PROBLEM TO WORK ON: Give the entries below again, word for word, and leave out the images.

SUPPLIED ENTRIES:
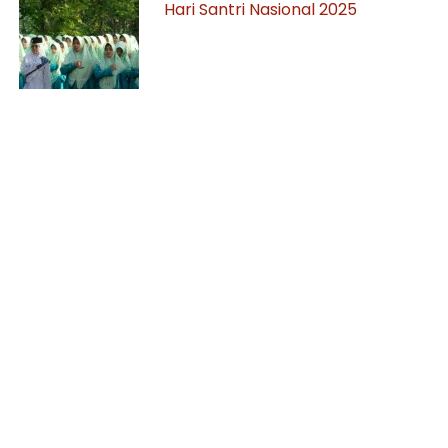
Hari Santri Nasional 2025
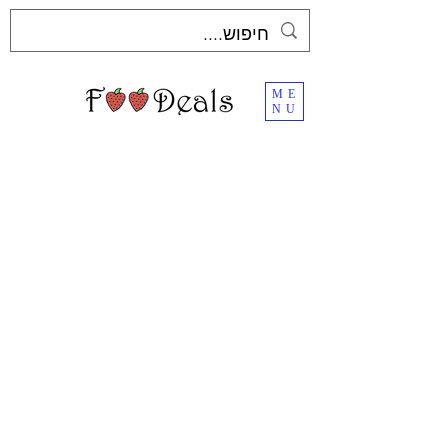
ME
NU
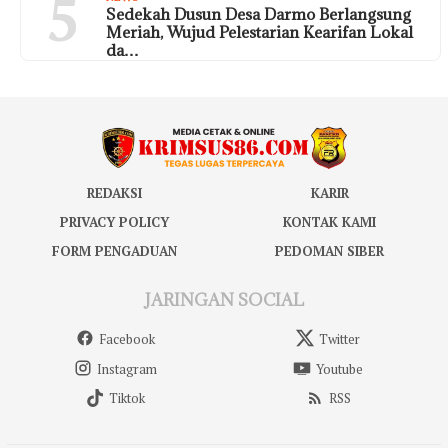
5
Sedekah Dusun Desa Darmo Berlangsung
Meriah, Wujud Pelestarian Kearifan Lokal
da…
REDAKSI
KARIR
PRIVACY POLICY
KONTAK KAMI
FORM PENGADUAN
PEDOMAN SIBER
JARINGAN SOCIAL
Facebook
Twitter
Instagram
Youtube
Tiktok
RSS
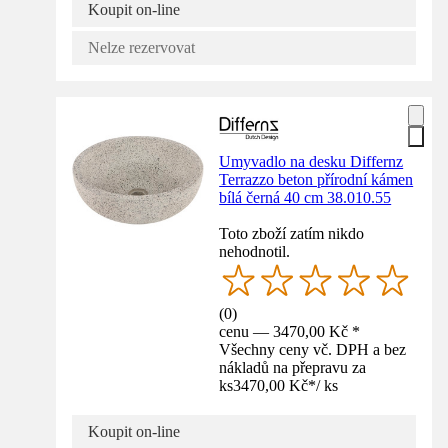
Koupit on-line
Nelze rezervovat
Umyvadlo na desku Differnz
Terrazzo beton přírodní kámen
bílá černá 40 cm 38.010.55
Toto zboží zatím nikdo
nehodnotil.
(
0
)
cenu — 3470,00 Kč *
Všechny ceny vč. DPH a bez
nákladů na přepravu za
ks
3470,00 Kč
*
/
ks
Koupit on-line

TASK SOLUTION:
Hari Santri Nasional 2025
ME
NU
5
Sedekah Dusun Desa Darmo Berlangsung
Meriah, Wujud Pelestarian Kearifan Lokal
da…
REDAKSI
KARIR
PRIVACY POLICY
KONTAK KAMI
FORM PENGADUAN
PEDOMAN SIBER
JARINGAN SOCIAL
Facebook
Twitter
Instagram
Youtube
Tiktok
RSS
Koupit on-line
Nelze rezervovat
Umyvadlo na desku Differnz
Terrazzo beton přírodní kámen
bílá černá 40 cm 38.010.55
Toto zboží zatím nikdo
nehodnotil.
(
0
)
cenu — 3470,00 Kč *
Všechny ceny vč. DPH a bez
nákladů na přepravu za
ks
3470,00 Kč
*
/
ks
Koupit on-line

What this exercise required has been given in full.